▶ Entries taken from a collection
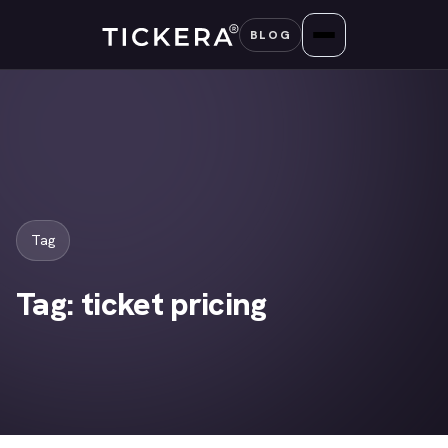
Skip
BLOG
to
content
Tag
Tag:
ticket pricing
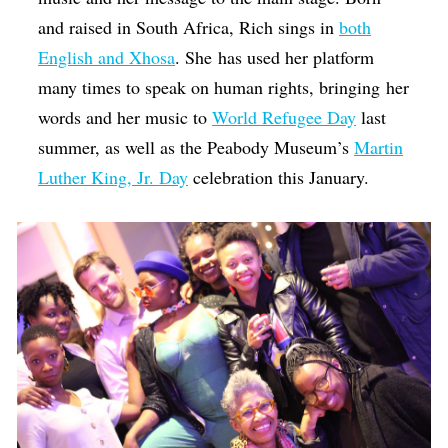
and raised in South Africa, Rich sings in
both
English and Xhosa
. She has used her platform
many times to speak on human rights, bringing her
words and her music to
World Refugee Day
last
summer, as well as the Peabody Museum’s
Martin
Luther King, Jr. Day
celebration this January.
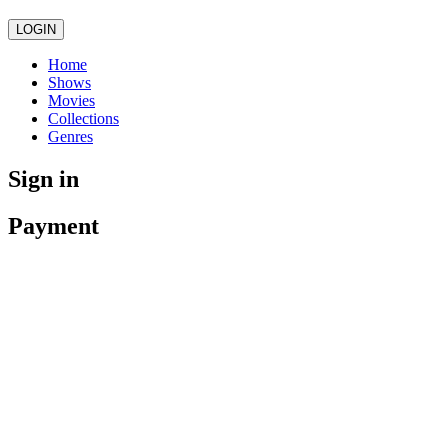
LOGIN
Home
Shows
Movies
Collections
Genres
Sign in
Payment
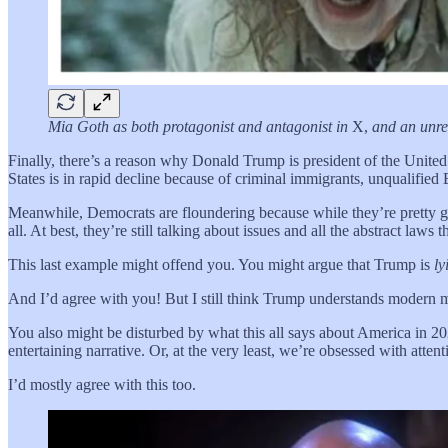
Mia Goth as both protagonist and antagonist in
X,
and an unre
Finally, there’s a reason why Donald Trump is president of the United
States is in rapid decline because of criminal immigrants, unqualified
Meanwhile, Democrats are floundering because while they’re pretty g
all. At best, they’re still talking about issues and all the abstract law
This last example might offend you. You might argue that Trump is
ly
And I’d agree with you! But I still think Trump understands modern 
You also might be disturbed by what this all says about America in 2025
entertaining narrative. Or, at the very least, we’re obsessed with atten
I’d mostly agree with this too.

▶ What to produce
Copy every line from the data that includes the string "both".

▶ Task result
both
Mia Goth as both protagonist and antagonist in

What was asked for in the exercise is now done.